A sociedade brasileira, nascida de um regime segregacionista -a dizimação dos índios, a escravização dos negros, a exploração da mão-de-obra dos imigrantes miseráveis da Europa, Japão e Oriente Médio-, perpetuou e ampliou o abismo entre ricos e pobres a partir da década de 1950, quando, por meio dos imensos e caóticos deslocamentos populacionais, fomentou a vertiginosa industrialização do Rio de Janeiro e de São Paulo.
Ainda hoje, boa parte dos habitantes de São Paulo tem seus laços afetivos vinculados a outras regiões (do Brasil ou do exterior). Mas, se é traumática a imigração (quando o curso natural da história pessoal é interrompido), ainda resta o consolo, quase sempre ilusório, de um retorno à terra natal, o presente profundamente contaminado pelo passado.
Nem isso, entretanto, sobra para o descendente do imigrante: não há para onde voltar, o presente flutua no presente, sem raízes. E essa crise de identidade, que perpassa todos os níveis sociais, toma uma forma particularmente perversa na classe média baixa e no proletariado, onde à sensação de não pertencimento alia-se a falta de perspectivas de mudanças.
Decorre daí uma estranha percepção, a de que estamos precariamente acampados em São Paulo: provisórios são os edifícios, provisória a paisagem, provisórias as amizades, provisória a vida... E, acossados por uma terrível catástrofe que não conseguimos identificar, abandonamos a cidade a cada feriado prolongado, a cada período de férias, carros e ônibus em uma marcha alucinada pelo marvermelho das estradas em busca da terra prometida de leite e mel, que está sempre além, no litoral, no interior, nas montanhas... Rejeitamos São Paulo, porque a identificamos com o trabalho, o "mal" para o qual o homem foi condenado desde o início dos tempos...
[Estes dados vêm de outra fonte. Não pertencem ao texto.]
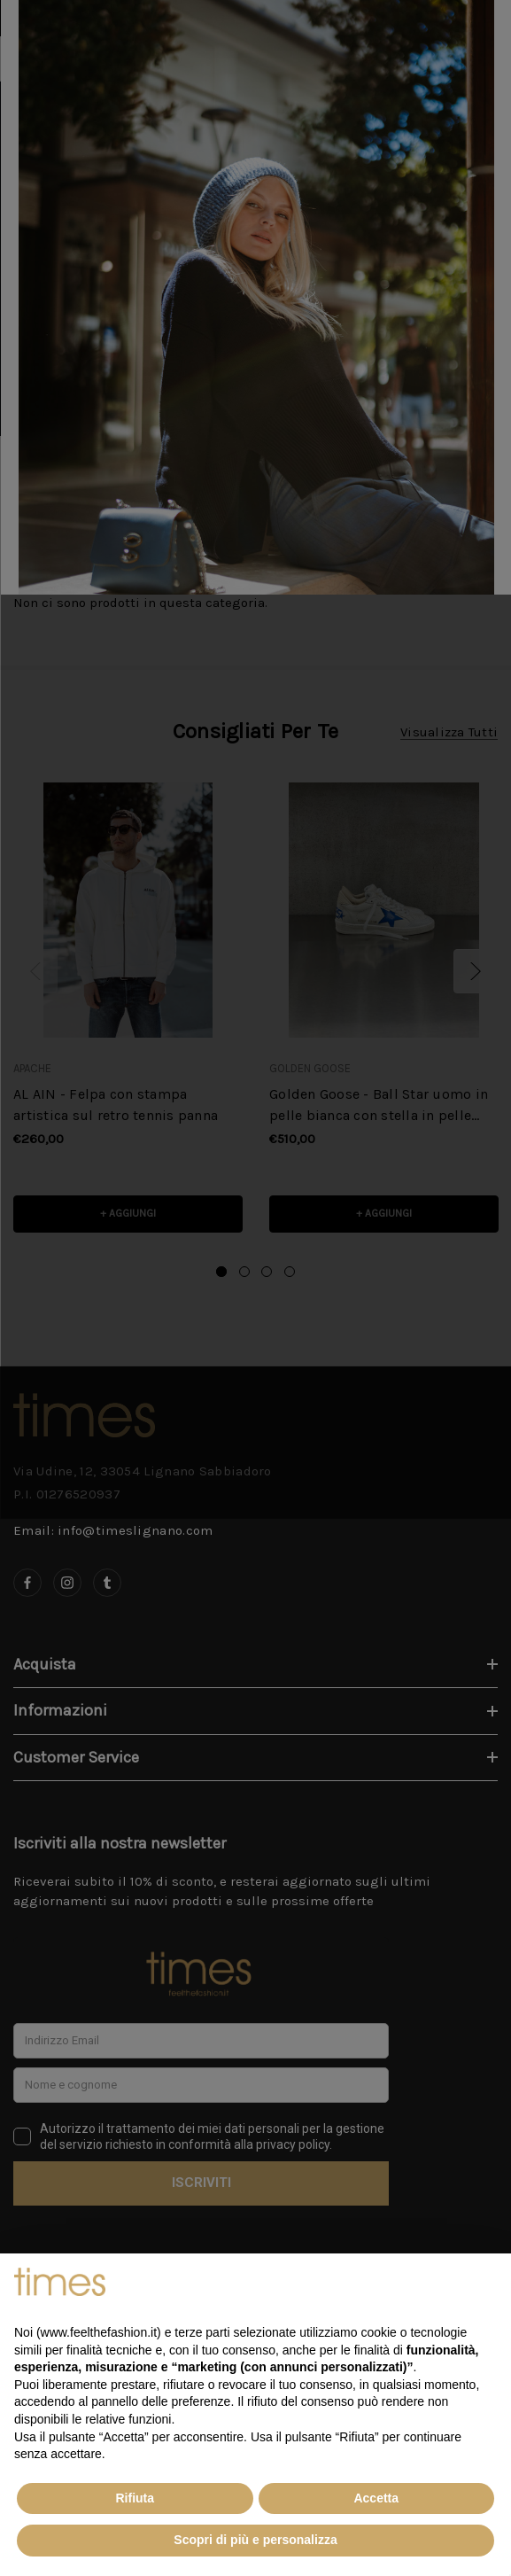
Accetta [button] (376, 2498)
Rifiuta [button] (134, 2498)
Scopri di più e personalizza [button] (255, 2540)
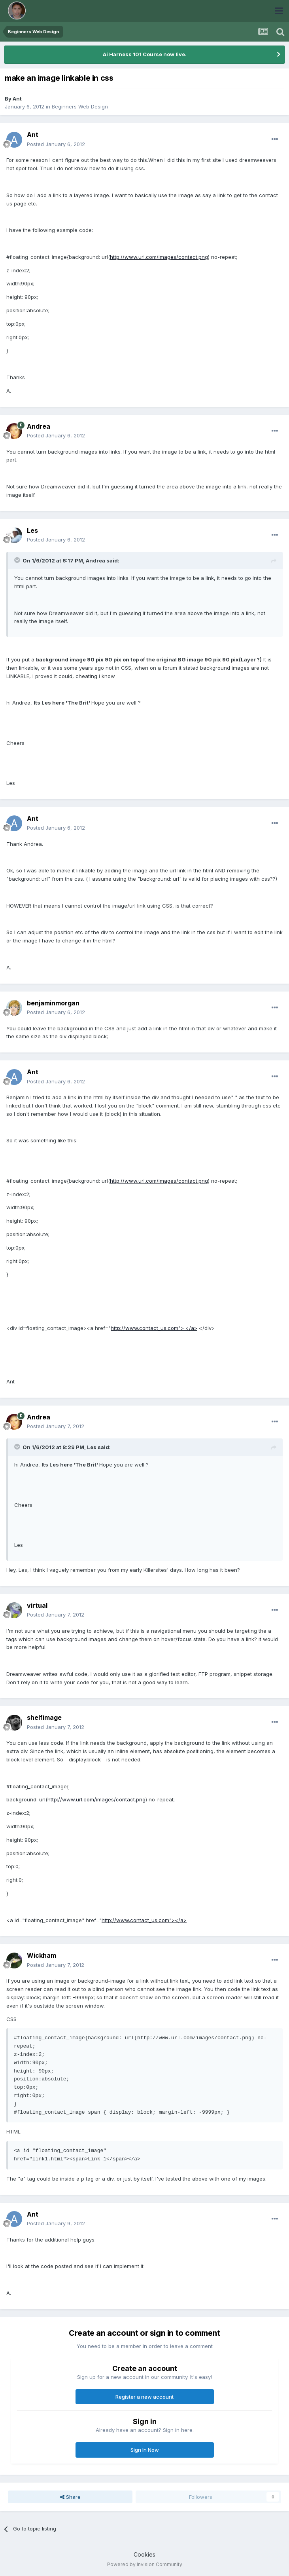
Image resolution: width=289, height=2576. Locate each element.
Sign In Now (144, 2450)
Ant (17, 98)
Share (70, 2497)
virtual (37, 1605)
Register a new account (144, 2397)
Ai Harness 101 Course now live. (145, 54)
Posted (56, 144)
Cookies (144, 2554)
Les (32, 530)
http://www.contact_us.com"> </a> (154, 1328)
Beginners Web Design (80, 106)
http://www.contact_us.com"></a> (144, 1920)
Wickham (41, 1955)
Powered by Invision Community (144, 2564)
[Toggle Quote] (17, 560)
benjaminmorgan (53, 1003)
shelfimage (44, 1717)
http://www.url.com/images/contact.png (159, 257)
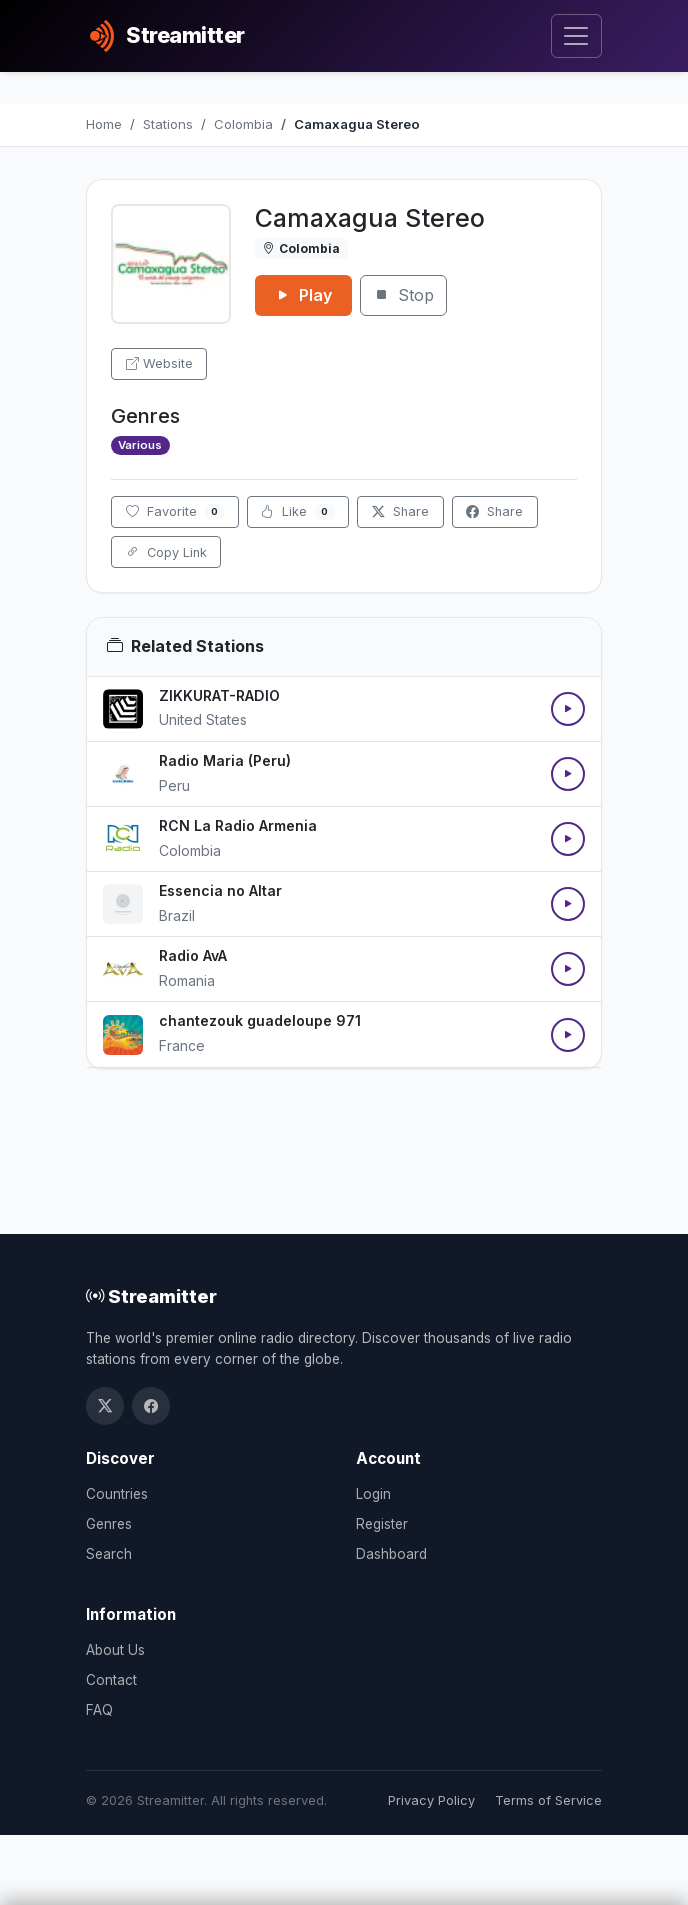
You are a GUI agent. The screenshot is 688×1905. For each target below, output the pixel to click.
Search (109, 1554)
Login (373, 1494)
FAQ (99, 1710)
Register (382, 1524)
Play (303, 295)
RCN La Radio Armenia (238, 825)
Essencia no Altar (220, 890)
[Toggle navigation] (576, 36)
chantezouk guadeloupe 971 (260, 1020)
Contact (111, 1680)
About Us (115, 1650)
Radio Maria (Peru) (225, 760)
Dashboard (391, 1554)
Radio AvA (193, 955)
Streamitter (151, 1296)
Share (400, 511)
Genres (109, 1524)
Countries (117, 1494)
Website (159, 363)
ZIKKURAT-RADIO (219, 695)
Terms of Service (548, 1800)
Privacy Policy (431, 1800)
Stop (403, 295)
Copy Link (166, 552)
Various (140, 445)
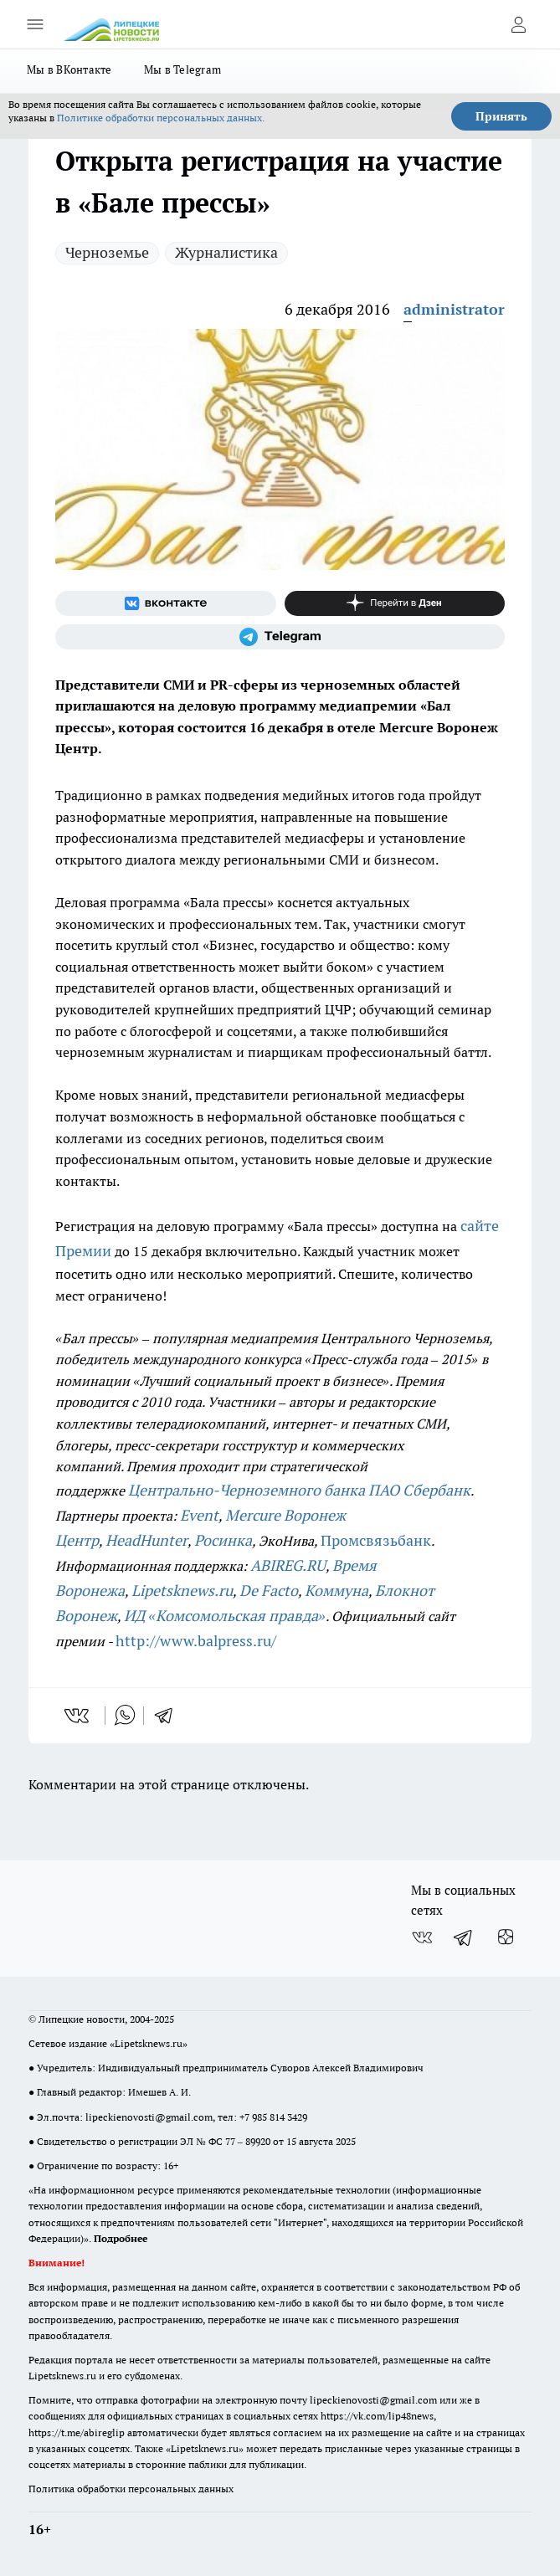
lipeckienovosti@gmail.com (149, 2117)
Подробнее (120, 2238)
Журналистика (226, 252)
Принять (501, 116)
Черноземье (107, 252)
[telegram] (169, 1715)
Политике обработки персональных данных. (161, 117)
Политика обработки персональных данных (131, 2488)
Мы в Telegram (183, 69)
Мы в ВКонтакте (69, 69)
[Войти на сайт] (518, 24)
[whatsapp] (125, 1715)
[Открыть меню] (35, 24)
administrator (454, 309)
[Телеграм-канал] (280, 636)
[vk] (78, 1715)
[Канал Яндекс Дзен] (395, 603)
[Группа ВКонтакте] (165, 603)
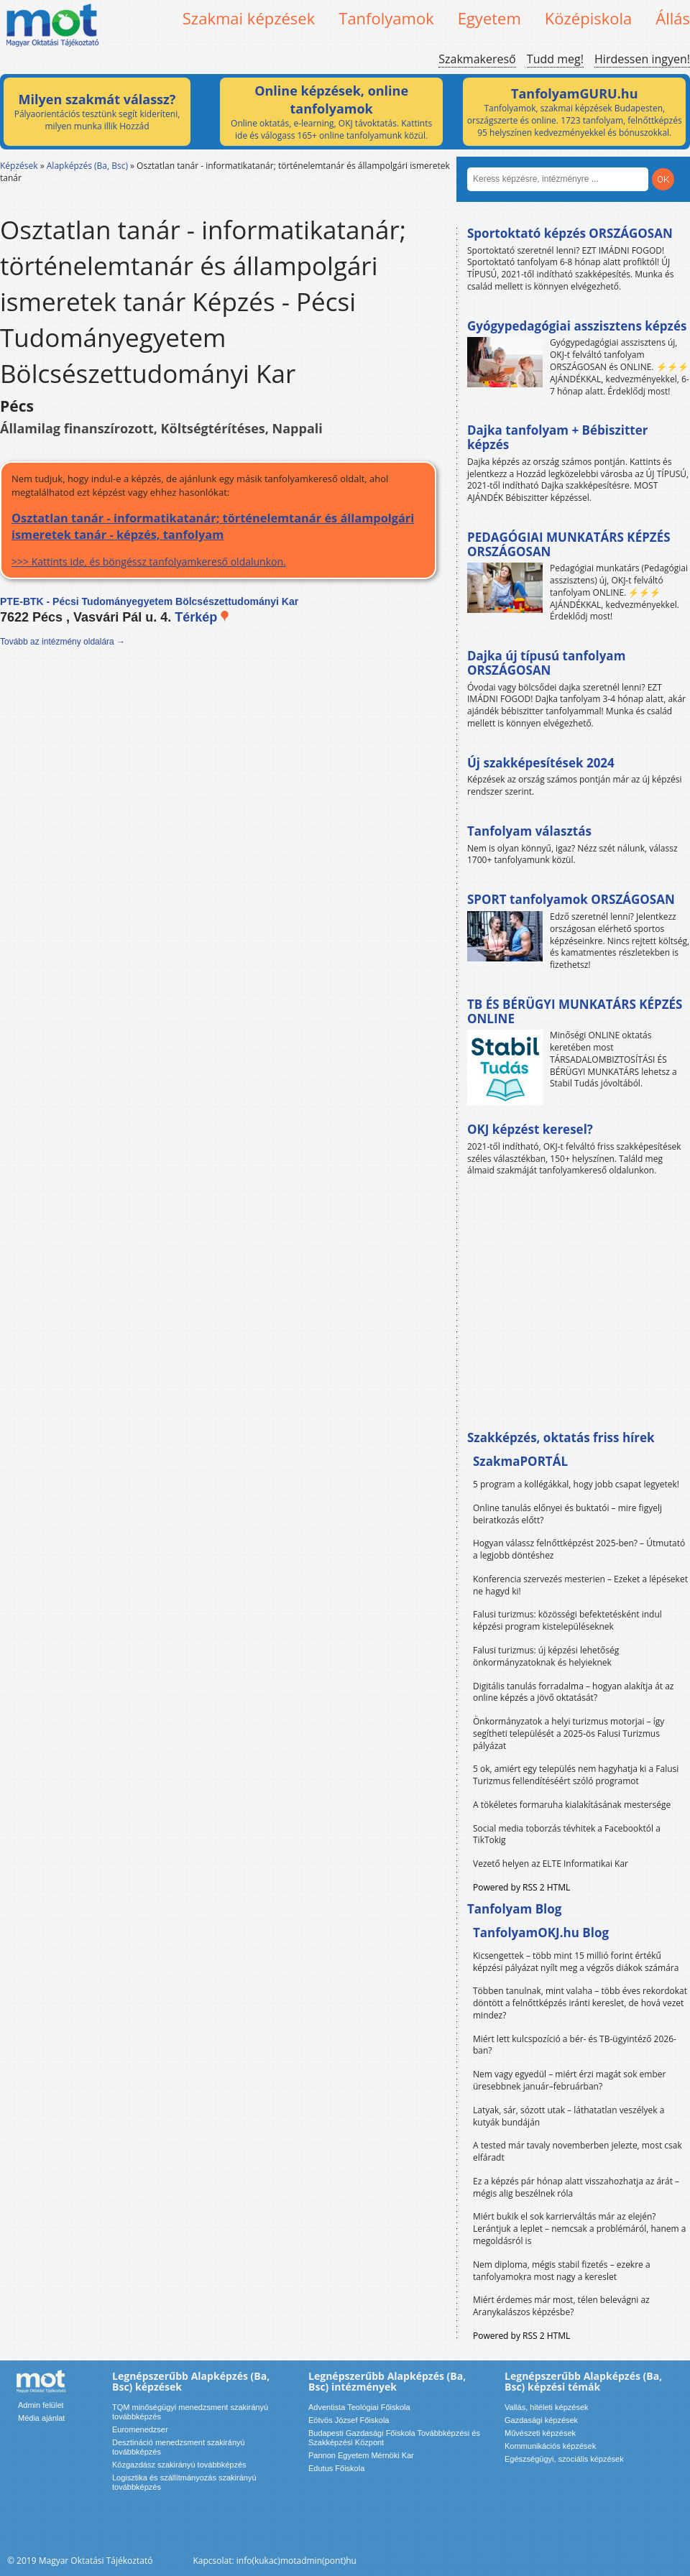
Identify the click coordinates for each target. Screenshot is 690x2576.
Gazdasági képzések (541, 2420)
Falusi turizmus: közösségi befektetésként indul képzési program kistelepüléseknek (567, 1620)
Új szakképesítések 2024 (541, 762)
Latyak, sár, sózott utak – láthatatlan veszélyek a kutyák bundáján (568, 2116)
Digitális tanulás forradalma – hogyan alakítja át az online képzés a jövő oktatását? (573, 1692)
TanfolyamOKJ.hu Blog (541, 1932)
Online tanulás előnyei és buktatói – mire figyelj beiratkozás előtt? (567, 1514)
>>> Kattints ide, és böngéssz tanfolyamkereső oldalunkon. (218, 539)
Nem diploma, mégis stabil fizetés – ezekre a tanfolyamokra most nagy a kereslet (561, 2270)
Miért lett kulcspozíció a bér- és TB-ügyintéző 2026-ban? (574, 2045)
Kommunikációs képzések (550, 2446)
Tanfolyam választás (529, 831)
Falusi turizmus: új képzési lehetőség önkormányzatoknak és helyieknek (546, 1656)
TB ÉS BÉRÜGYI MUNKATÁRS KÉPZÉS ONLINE (574, 1011)
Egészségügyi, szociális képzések (564, 2459)
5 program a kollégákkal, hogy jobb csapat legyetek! (576, 1484)
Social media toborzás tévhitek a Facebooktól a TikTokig (567, 1834)
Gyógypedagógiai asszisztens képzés (576, 326)
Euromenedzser (140, 2429)
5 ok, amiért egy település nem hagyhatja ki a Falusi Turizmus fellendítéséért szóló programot (575, 1775)
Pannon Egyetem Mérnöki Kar (361, 2455)
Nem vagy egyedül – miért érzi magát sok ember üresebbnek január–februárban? (569, 2080)
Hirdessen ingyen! (642, 59)
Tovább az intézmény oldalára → (62, 642)
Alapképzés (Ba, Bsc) (87, 166)
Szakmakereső (476, 59)
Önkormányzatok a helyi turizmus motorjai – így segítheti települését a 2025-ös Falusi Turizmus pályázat (568, 1733)
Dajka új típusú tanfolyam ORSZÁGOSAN (546, 662)
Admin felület (41, 2405)
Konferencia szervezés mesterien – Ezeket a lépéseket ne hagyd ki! (580, 1585)
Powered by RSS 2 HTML (521, 1887)
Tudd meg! (555, 59)
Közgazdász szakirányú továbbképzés (179, 2464)
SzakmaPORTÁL (520, 1461)
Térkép (202, 617)
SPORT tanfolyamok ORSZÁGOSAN (571, 899)
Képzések (19, 166)
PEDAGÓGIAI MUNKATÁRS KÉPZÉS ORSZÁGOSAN (569, 544)
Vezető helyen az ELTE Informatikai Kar (550, 1863)
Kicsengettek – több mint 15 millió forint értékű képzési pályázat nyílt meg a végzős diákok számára (575, 1961)
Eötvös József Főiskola (349, 2420)
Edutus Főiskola (336, 2468)
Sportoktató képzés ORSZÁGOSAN (570, 233)
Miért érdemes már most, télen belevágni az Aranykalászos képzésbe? (561, 2306)
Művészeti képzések (540, 2433)
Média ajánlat (41, 2418)
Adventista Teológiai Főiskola (359, 2407)
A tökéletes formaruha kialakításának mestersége (572, 1805)
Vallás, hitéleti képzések (547, 2407)
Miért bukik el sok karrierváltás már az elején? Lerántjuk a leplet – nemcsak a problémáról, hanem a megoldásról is (579, 2228)
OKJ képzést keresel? (530, 1129)
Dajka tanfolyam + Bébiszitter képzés (557, 437)
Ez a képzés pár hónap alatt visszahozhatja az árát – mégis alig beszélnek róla (576, 2187)
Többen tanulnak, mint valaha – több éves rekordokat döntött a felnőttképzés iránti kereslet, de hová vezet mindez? (580, 2003)
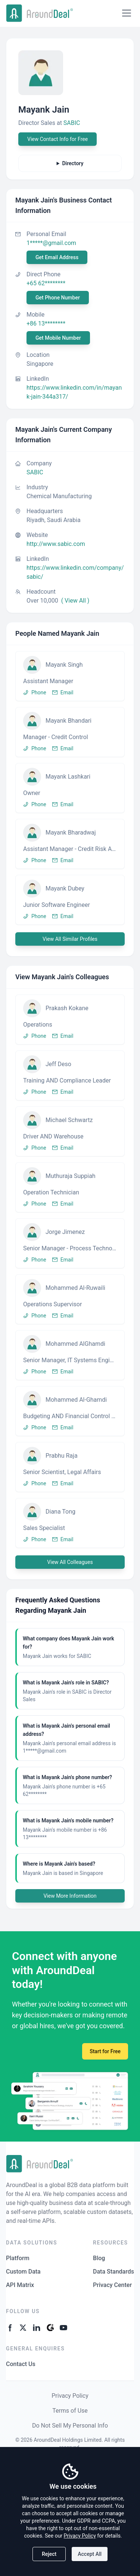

O que necessitamos, na minha opinião, é reconstruir nossa visão de cidadania. Temos de aprender a amar a cidade, aceitá-la como ela é, com suas qualidades e defeitos. Amar é alimentar as coisas boas e ajudar na superação das ruins. Para isso, precisamos, antes de mais nada, mudar nossa compreensão de "bem público". Hoje entendemos "aquilo que é de todo mundo" como "aquilo que não é de ninguém" -quando deveríamos traduzir por "aquilo que é de cada um de nós". Se nos dedicássemos um pouquinho a São Paulo, a nossa cidade seria melhor para todos. Deveríamos lutar para que cada bairro fosse um núcleo urbano integral, com praças, coretos, cinemas, teatro, e que cada paulistano, nativo ou adotado, usufruísse de sua felicidade aqui e agora.
Uma vez, um motorista de táxi me disse que o irritava profundamente que os políticos só se lembravam dele de quatro em quatro anos. Eu perguntei: mas não é assim também com você? Você só se lembra deles de quatro em quatro anos. A minha utopia é transformar São Paulo de terra de ninguém para cidade de todo mundo.